Dalam surat Ibrahim ayat 18 disebutkan amal orang kafir laksana debu yang ditiup angin kencang. Selanjutnya dalam surat An-Nur 39, amal orang kafir dinyatakan oleh Allah SWT laksana fatamorgana. Sehebat dan sebesar apa pun dalam pandangan manusia, ketika beramal tanpa beriman merupakan kesia-siaan.
Kesadaran menjalankan shaum karena landasan iman adalah fondasi awal. Oleh karenanya beramal bukan karena banyak orang lain yang melakukannya, shaum bukan karena ikut-ikutan lingkungan di sekitar kita. Atau berbondong-bondong menuju masjid untuk menegakkan sholat tarawih karena orang lain pun berduyun-duyun ke masjid.
Banyak shodaqoh juga bukan sekadar terbawa arus oleh banyak orang yang manjadi dermawan di bulan ini. Rajin tadarus Alquran dan iktikaf bukan karena ikutan tren di bulan Ramadhan. Kesadaran atas keyakinan dan tarikan 'menuju' Allah yang semestinya mendorong kita melaksanakan amalan-amalan tersebut. Kita beramal karena iman kepada Allah SWT sebagai pencipta, pemelihara dan penguasa alam semesta.
Aspek kedua yang berkaitan dengan Keislamaan dalam meraih nilai beramal adalah mengikuti kaifiyat (tata cara) sesuai contoh rasulullah (‘ittiba’urrasul). Bagaimana cara shaum beliau, bagaimana shalat beliau, bagaimana cara shodaqoh/zakat beliau, cara iktikaf beliau serta ibadah-ibadah lain.

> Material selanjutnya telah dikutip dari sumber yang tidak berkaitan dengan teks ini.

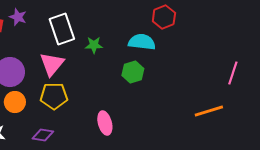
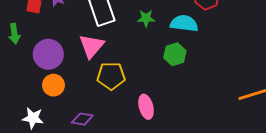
green star: (94, 45) -> (146, 18), moved
yellow pentagon: (54, 96) -> (111, 76), moved

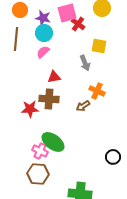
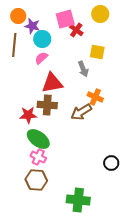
purple star: (43, 18) -> (32, 26), moved
red triangle: (54, 77) -> (52, 83), size x1.6
brown arrow: (83, 106) -> (81, 112), size x1.5
green ellipse: (53, 142) -> (38, 139), moved

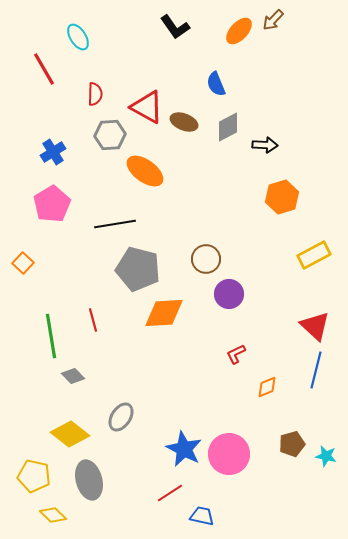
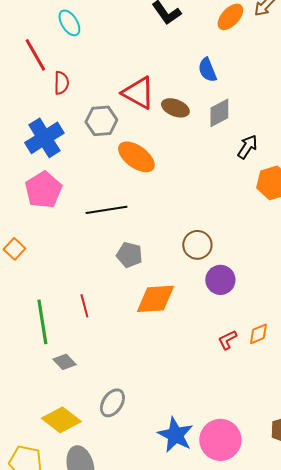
red semicircle: (95, 94) -> (61, 83), moved
black arrow: (265, 145) -> (247, 147), moved, turned -60
blue cross: (53, 152) -> (44, 138), size x1.5
gray pentagon: (138, 269) -> (129, 255), size x0.6
orange diamond: (267, 387) -> (258, 334), moved

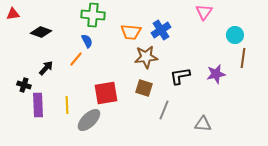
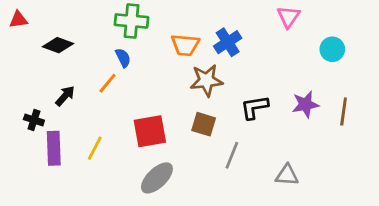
brown line: (243, 58) -> (344, 111), moved
yellow line: (67, 105) -> (95, 148), turned 30
gray ellipse: (89, 120) -> (157, 178), moved

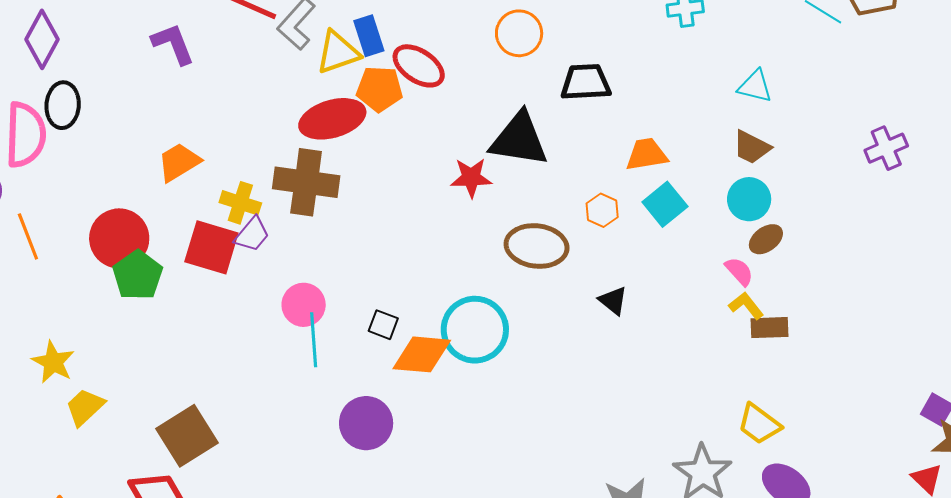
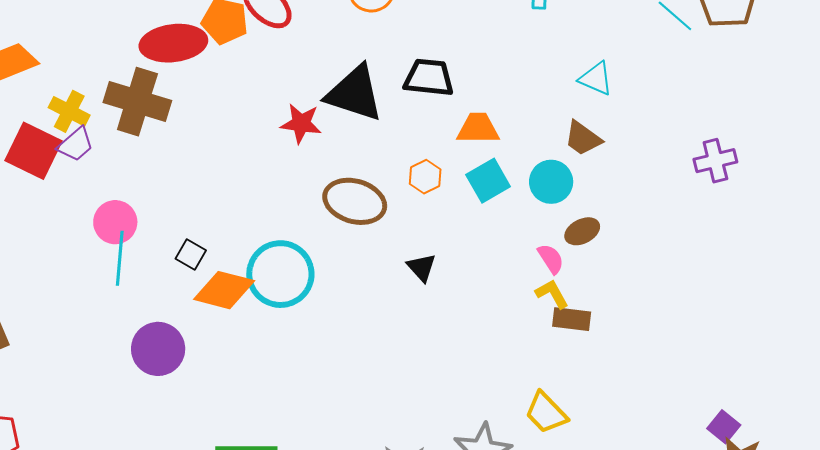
black trapezoid: (586, 82) -> (429, 78), moved
cyan circle: (749, 199) -> (551, 182), moved

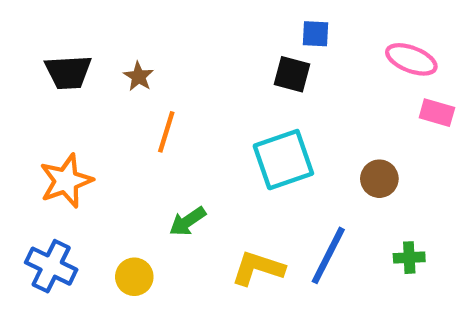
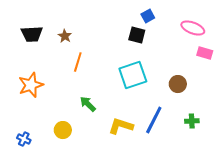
blue square: (315, 34) -> (148, 16), turned -32
green arrow: (188, 221) -> (88, 104), turned 78
blue cross: (51, 266) -> (24, 139), moved, size x0.6

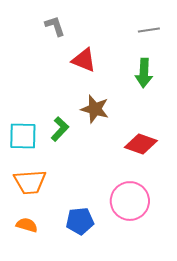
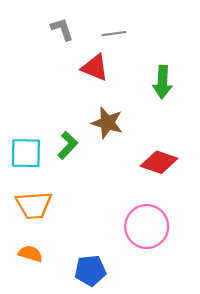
gray line: (149, 30) -> (114, 34), moved
blue pentagon: (80, 221) -> (90, 271), moved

Secara bertahap dan berkesinambungan kita sempurnakan tata cara ibadah kita. Melalui kajian-kajian fikih ibadah kita tertibkan semua amal ibadah kita. Sejauh mana bentuk ritual kita selama ini dalam mecontoh apa yang dilakukan Rasulullah SAW perlu dicermati dan ditelaah. Membuat atau melakukan aturan baru dalam peribadatan maghdoh menjadikan amalan tertolak.
Aspek yang terakhir menyangkut puncak nilai amal, yaitu ihsan. Sebagaiman firman Allah SWT dalam surat Al-Mulk, ayat 2, yang menjadikan mati dan hidup supaya Dia menguji kamu, siapa di antara kamu yang paling baik amalnya (ihsan), dan Dia Maha Perkasa dan Maha Pengampun.
Berkaitan dengan ihsan Rasulullah bersabda: Hendaklah engkau beribadah kepada Alloh seolah-olah engkau melihat-Nya. Namun jika engkau tidak dapat (beribadah seolah-olah) melihat-Nya, sesungguhnya Ia melihat engkau. Kesadaran ihsan akan mendorong amal ibadah dilaksanakan dengan penuh kesungguhan, kekhusyukan, dan keikhlasan.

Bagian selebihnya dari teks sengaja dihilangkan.